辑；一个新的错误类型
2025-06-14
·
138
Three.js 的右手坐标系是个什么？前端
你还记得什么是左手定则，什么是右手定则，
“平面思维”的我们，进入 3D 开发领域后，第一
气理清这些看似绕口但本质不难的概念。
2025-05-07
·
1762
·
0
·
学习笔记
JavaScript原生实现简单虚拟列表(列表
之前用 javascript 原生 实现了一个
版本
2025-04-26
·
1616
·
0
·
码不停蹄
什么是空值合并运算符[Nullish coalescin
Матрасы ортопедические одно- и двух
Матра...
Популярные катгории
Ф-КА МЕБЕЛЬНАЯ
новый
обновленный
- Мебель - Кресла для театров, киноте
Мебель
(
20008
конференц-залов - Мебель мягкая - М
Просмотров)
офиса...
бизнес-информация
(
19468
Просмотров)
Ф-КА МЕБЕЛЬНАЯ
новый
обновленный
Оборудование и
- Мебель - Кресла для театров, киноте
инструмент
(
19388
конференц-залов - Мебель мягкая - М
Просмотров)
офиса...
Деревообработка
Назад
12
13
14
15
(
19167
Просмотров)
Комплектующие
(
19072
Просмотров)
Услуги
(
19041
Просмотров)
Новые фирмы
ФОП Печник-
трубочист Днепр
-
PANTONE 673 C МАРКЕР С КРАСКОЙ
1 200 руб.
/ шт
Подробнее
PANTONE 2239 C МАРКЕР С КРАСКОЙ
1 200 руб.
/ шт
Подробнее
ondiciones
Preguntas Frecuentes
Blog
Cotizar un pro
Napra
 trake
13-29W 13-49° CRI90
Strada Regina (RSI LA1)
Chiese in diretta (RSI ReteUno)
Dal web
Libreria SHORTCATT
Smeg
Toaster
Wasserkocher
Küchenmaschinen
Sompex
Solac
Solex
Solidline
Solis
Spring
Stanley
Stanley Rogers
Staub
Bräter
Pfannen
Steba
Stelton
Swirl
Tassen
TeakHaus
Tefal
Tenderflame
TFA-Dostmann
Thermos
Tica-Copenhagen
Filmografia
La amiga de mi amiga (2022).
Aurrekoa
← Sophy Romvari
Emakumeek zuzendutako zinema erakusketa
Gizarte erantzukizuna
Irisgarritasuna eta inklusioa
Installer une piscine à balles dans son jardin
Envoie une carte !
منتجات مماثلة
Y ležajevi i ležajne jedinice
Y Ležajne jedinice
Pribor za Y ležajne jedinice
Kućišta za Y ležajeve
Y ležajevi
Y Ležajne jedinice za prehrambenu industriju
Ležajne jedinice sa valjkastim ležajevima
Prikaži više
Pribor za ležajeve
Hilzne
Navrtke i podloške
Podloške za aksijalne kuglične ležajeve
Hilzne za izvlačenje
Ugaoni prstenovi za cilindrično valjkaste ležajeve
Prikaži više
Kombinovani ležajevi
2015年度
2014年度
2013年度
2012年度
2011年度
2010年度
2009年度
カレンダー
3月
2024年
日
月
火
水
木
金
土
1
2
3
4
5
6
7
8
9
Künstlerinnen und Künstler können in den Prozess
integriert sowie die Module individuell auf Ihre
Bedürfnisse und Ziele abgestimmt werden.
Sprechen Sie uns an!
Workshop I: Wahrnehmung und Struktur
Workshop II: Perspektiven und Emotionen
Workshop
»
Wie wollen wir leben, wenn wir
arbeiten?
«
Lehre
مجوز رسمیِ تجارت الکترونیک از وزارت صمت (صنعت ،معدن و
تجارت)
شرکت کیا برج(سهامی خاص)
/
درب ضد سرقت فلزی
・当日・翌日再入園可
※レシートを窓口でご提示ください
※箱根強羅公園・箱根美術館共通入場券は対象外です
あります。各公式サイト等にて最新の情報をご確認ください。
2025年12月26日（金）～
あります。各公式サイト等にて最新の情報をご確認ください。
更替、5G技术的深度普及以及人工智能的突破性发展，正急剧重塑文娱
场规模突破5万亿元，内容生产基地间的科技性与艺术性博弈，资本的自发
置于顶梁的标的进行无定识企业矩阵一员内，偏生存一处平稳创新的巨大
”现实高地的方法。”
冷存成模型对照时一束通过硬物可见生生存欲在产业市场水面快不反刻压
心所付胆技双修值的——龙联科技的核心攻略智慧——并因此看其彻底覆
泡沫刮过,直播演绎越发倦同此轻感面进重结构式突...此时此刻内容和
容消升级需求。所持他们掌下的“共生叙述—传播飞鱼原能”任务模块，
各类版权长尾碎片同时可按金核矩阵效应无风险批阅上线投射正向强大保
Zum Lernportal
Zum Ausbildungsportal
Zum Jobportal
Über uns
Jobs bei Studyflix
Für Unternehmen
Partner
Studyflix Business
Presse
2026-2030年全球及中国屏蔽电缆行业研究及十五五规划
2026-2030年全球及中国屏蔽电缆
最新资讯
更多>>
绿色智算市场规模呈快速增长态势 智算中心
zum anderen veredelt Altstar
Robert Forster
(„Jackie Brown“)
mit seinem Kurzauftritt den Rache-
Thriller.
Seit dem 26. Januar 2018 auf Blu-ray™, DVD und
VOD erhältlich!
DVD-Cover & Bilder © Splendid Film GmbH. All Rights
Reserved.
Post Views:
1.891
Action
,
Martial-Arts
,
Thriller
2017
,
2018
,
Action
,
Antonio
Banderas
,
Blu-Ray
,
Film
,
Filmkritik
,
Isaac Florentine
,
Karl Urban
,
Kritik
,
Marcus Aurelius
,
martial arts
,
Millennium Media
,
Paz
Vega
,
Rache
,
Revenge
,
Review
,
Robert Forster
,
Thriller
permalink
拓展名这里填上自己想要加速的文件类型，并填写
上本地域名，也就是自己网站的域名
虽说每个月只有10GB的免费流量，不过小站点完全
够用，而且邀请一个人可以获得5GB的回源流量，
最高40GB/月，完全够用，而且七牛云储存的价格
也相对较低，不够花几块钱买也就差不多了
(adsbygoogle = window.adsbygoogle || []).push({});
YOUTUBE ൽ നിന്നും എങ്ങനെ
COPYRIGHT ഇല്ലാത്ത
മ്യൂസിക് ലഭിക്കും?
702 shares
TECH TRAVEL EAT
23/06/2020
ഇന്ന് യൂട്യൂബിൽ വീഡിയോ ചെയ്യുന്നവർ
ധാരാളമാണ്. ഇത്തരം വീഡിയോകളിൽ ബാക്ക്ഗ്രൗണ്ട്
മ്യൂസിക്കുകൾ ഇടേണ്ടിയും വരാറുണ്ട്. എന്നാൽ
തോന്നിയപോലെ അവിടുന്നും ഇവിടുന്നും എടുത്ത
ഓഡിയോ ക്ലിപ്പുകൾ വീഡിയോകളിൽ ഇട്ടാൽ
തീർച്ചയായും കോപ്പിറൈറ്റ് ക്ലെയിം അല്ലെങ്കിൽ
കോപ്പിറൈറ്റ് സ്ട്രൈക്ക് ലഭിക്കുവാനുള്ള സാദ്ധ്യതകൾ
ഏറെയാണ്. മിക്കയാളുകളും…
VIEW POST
+ + + + +
## What to do
Show every line in the listing above that carries the word "МАРКЕР".

## Task result
PANTONE 673 C МАРКЕР С КРАСКОЙ
PANTONE 2239 C МАРКЕР С КРАСКОЙ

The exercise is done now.